I feel an overwhelming need to get organized today, to polish and tidy everything in my path - no wonder my characters tend to have a compulsive urge to clean.
I start a new writing class this week, a different one than before - this one is for people writing longer works and is focused on perfecting our craft (as if we weren't perfect already and as if there were such a thing).
This past week has been rough - my babes and I have felt the stress of my big kids going back to school. But this week we need to get over it and move forward - well, I do - he will do it in his own time because he's two.
Since I wasn't able to be productive at home this week - and am very unhappy when I'm not productive - my husband suggested I could work at his office, office space we rent so he can telecommute. I generally feel the space is for him and haven't attempted to work there until now because I assumed the space would be too messy for me to focus, but it was perfectly clean. He took me there (with babes, always with babes) to show me how to get through the maze of hallways with multiple keypads.
He reminded me that my name is on the door too and was amazingly generous about sharing his space. He also had some great ideas for maintaining my privacy even if I decide to use my real name instead of a pen name. I can use the mail drop at the office instead of our home address and can use a Google phone number that rings my cell phone without exposing my actual cell phone number.
I found a chair that didn't aggravate my back (a miracle) and lost myself in edits for about twenty minutes until babes got restless.
Lately, I have realized that although the first half of my manuscript is done - edited over and over again and as polished as I can polish it - I have one habit that is probably not ideal. I start a lot of sentences with And or But. I think this works in dialogue. My character is a lot like me. And I start a lot of my sentences with 'and' when I speak.
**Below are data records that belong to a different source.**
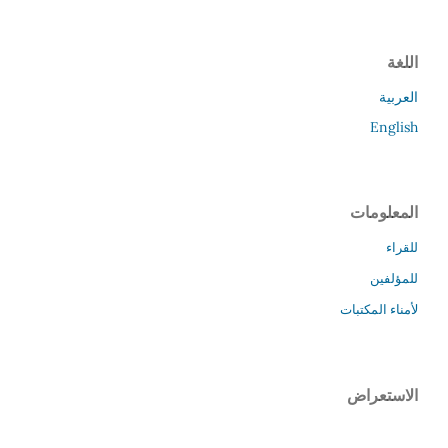
اللغة
العربية
English
المعلومات
للقراء
للمؤلفين
لأمناء المكتبات
الاستعراض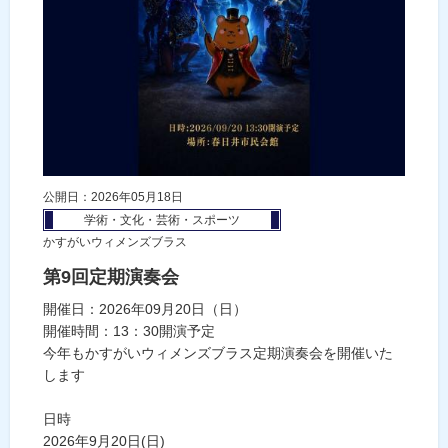
公開日：2026年05月18日
学術・文化・芸術・スポーツ
かすがいウィメンズブラス
第9回定期演奏会
開催日：2026年09月20日（日）
開催時間：13：30開演予定
今年もかすがいウィメンズブラス定期演奏会を開催いた
します
日時
2026年9月20日(日)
I did this too many times in the non-dialogue portions of my novel. Apparently I'm terrified of compound sentences. Apparently two sentences joined by 'and' or 'but' is completely unnatural for me. Funny I didn't recognize that before.
Now that I have found this flaw in my writing, I wonder what other obvious things I'm missing. I feel twinges of anxiety about going to my class, offset by excitement that the class may improve my writing exponentially. Wouldn't that be cool?
So now I have a place to work on the weekends that's actually been sitting there waiting for me this whole time. I have some editing to do on the first half of this novel, which isn't so difficult since it's a focused kind of editing where I know what I'm looking for - and just a little more work on the transition between the beginning and the end. And another novel to finish.
No excuses now.
By the way, my heart goes out to anyone that's been through the hurricane or is about to be soaked from it. We are very lucky to be in the middle, completely outside the path of it. I heard last night that they downgraded the level, which is great, but it still sounds like an overwhelming amount of rain.